EXERCISE OBJECTIVE:
Return the full listing unchanged, apart from leaving out its images.

BEGIN DATASET ENTRIES

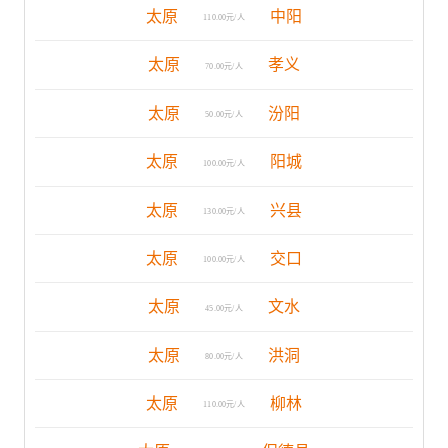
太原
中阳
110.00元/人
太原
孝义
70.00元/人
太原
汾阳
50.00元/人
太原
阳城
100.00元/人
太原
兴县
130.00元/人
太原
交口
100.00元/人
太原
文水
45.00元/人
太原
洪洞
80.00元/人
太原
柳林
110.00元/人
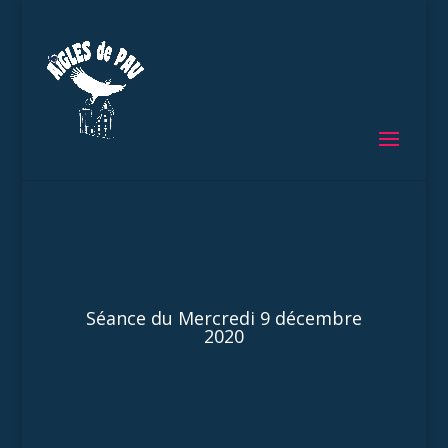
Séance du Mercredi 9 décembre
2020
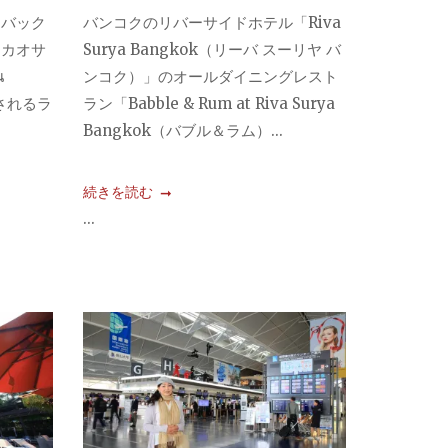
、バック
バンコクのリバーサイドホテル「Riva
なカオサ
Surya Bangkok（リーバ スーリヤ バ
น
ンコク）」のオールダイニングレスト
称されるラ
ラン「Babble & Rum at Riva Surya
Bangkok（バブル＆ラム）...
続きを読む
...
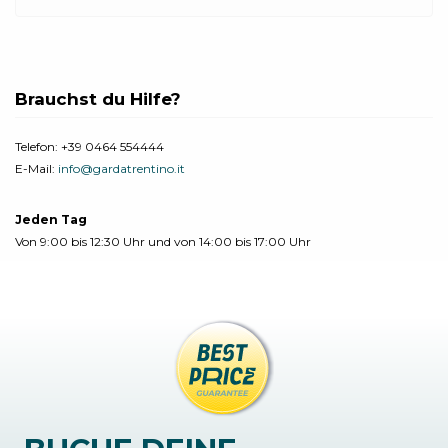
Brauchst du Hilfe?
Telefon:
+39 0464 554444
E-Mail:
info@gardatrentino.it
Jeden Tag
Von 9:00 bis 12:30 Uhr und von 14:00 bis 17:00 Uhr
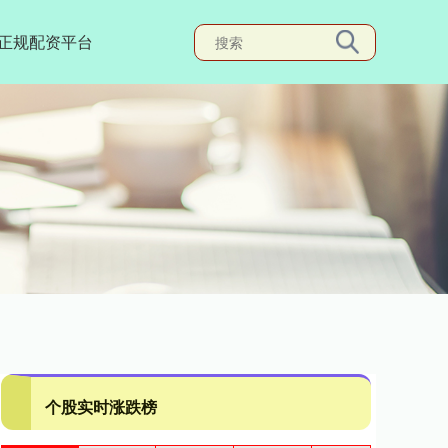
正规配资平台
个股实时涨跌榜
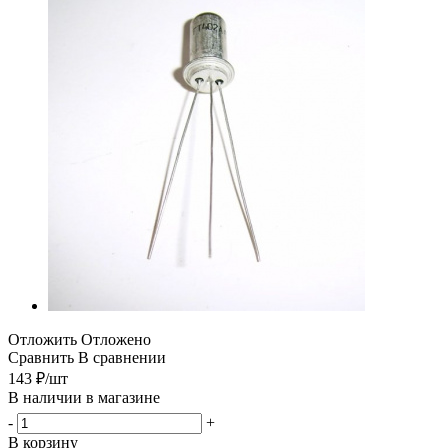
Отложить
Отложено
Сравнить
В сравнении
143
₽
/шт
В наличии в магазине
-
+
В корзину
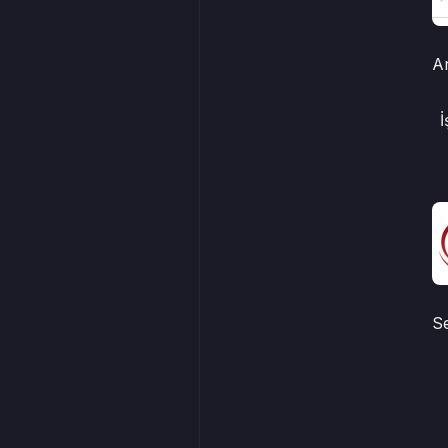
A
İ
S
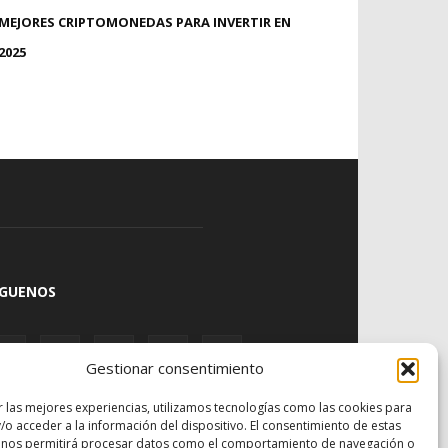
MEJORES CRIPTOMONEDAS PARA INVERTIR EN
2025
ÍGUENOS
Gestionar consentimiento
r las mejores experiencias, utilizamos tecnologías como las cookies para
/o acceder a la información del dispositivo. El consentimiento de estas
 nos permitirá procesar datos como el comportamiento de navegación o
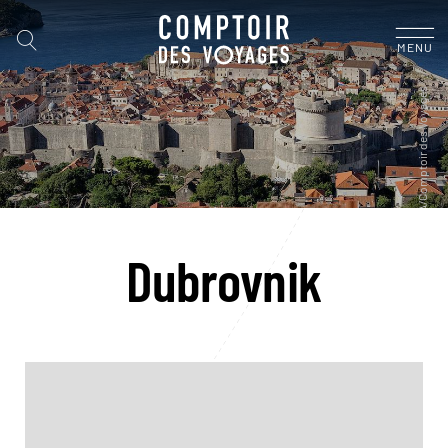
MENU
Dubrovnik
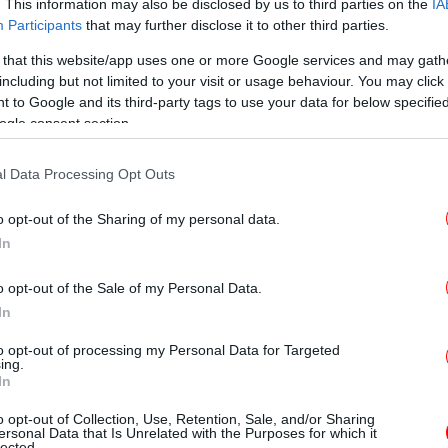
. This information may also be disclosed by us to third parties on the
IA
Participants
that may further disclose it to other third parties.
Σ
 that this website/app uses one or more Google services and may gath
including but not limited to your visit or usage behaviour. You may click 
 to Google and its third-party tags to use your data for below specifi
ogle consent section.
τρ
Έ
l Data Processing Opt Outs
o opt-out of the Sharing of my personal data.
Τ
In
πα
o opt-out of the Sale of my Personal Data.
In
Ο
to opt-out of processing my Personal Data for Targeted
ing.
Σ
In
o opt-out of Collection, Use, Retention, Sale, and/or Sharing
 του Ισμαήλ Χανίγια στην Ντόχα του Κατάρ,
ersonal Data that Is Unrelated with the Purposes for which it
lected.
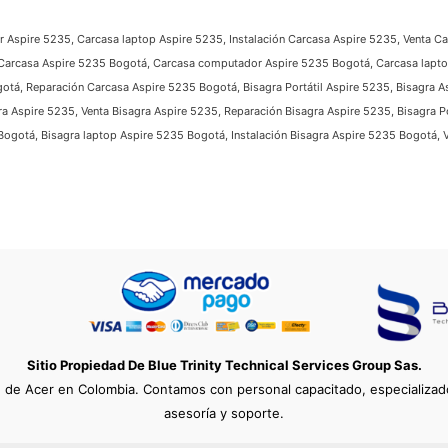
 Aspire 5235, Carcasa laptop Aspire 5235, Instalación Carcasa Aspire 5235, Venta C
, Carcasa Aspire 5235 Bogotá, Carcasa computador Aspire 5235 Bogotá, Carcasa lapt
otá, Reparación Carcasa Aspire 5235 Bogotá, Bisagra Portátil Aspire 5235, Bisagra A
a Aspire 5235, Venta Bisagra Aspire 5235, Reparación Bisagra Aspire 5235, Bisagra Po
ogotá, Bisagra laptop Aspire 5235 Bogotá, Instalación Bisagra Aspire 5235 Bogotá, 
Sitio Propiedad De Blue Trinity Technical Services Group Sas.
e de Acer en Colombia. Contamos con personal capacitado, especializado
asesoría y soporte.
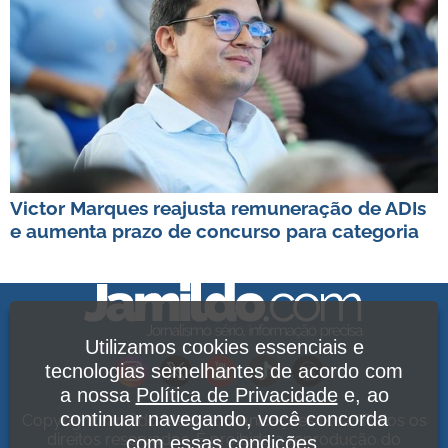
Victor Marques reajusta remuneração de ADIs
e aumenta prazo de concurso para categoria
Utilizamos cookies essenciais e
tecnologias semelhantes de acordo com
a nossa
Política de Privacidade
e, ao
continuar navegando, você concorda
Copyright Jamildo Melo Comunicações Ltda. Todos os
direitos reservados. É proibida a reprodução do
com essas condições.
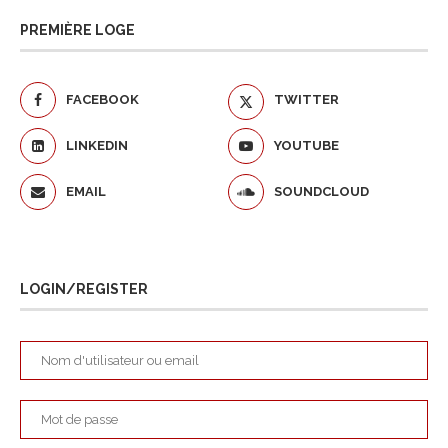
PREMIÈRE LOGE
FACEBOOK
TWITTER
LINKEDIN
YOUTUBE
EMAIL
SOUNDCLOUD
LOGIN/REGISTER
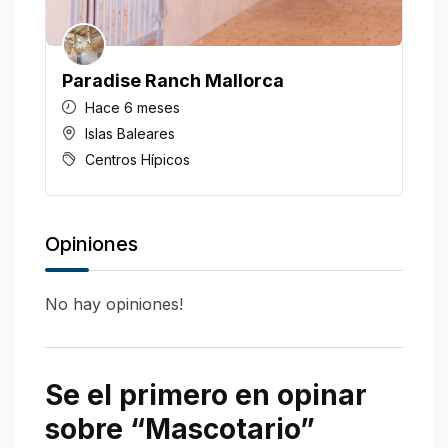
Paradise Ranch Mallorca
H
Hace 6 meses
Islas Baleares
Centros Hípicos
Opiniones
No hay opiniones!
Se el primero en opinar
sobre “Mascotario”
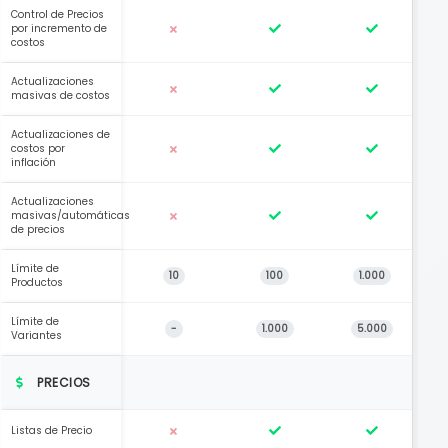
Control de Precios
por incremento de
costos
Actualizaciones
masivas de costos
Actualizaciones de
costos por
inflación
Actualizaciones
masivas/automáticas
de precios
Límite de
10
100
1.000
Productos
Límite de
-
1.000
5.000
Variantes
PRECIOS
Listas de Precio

END DATASET ENTRIES

EXERCISE RESPONSE:
太原
中阳
110.00元/人
太原
孝义
70.00元/人
太原
汾阳
50.00元/人
太原
阳城
100.00元/人
太原
兴县
130.00元/人
太原
交口
100.00元/人
太原
文水
45.00元/人
太原
洪洞
80.00元/人
太原
柳林
110.00元/人
Séance du Mercredi 9 décembre
2020
、バック
バンコクのリバーサイドホテル「Riva
なカオサ
Surya Bangkok（リーバ スーリヤ バ
น
ンコク）」のオールダイニングレスト
称されるラ
ラン「Babble & Rum at Riva Surya
Bangkok（バブル＆ラム）...
続きを読む
...
Brauchst du Hilfe?
Telefon:
+39 0464 554444
E-Mail:
info@gardatrentino.it
Jeden Tag
Von 9:00 bis 12:30 Uhr und von 14:00 bis 17:00 Uhr
正规配资平台
个股实时涨跌榜
Отложить
Отложено
Сравнить
В сравнении
143
₽
/шт
В наличии в магазине
-
+
В корзину
A
İ
S
MEJORES CRIPTOMONEDAS PARA INVERTIR EN
2025
ÍGUENOS
Gestionar consentimiento
r las mejores experiencias, utilizamos tecnologías como las cookies para
/o acceder a la información del dispositivo. El consentimiento de estas
 nos permitirá procesar datos como el comportamiento de navegación o
MENU
Dubrovnik
. This information may also be disclosed by us to third parties on the
IA
Participants
that may further disclose it to other third parties.
Σ
 that this website/app uses one or more Google services and may gath
including but not limited to your visit or usage behaviour. You may click 
 to Google and its third-party tags to use your data for below specifi
ogle consent section.
τρ
Έ
l Data Processing Opt Outs
o opt-out of the Sharing of my personal data.
Τ
In
πα
o opt-out of the Sale of my Personal Data.
In
Ο
to opt-out of processing my Personal Data for Targeted
ing.
Σ
In
o opt-out of Collection, Use, Retention, Sale, and/or Sharing
 του Ισμαήλ Χανίγια στην Ντόχα του Κατάρ,
ersonal Data that Is Unrelated with the Purposes for which it
lected.
 Aspire 5235, Carcasa laptop Aspire 5235, Instalación Carcasa Aspire 5235, Venta C
, Carcasa Aspire 5235 Bogotá, Carcasa computador Aspire 5235 Bogotá, Carcasa lapt
otá, Reparación Carcasa Aspire 5235 Bogotá, Bisagra Portátil Aspire 5235, Bisagra A
a Aspire 5235, Venta Bisagra Aspire 5235, Reparación Bisagra Aspire 5235, Bisagra Po
ogotá, Bisagra laptop Aspire 5235 Bogotá, Instalación Bisagra Aspire 5235 Bogotá, 
Sitio Propiedad De Blue Trinity Technical Services Group Sas.
e de Acer en Colombia. Contamos con personal capacitado, especializado
asesoría y soporte.
Victor Marques reajusta remuneração de ADIs
e aumenta prazo de concurso para categoria
Utilizamos cookies essenciais e
tecnologias semelhantes de acordo com
a nossa
Política de Privacidade
e, ao
continuar navegando, você concorda
Copyright Jamildo Melo Comunicações Ltda. Todos os
direitos reservados. É proibida a reprodução do
com essas condições.
PREMIÈRE LOGE
FACEBOOK
TWITTER
LINKEDIN
YOUTUBE
EMAIL
SOUNDCLOUD
LOGIN/REGISTER
Paradise Ranch Mallorca
H
Hace 6 meses
Islas Baleares
Centros Hípicos
Opiniones
No hay opiniones!
Se el primero en opinar
sobre “Mascotario”
Control de Precios
por incremento de
costos
Actualizaciones
masivas de costos
Actualizaciones de
costos por
inflación
Actualizaciones
masivas/automáticas
de precios
Límite de
10
100
1.000
Productos
Límite de
-
1.000
5.000
Variantes
PRECIOS
Listas de Precio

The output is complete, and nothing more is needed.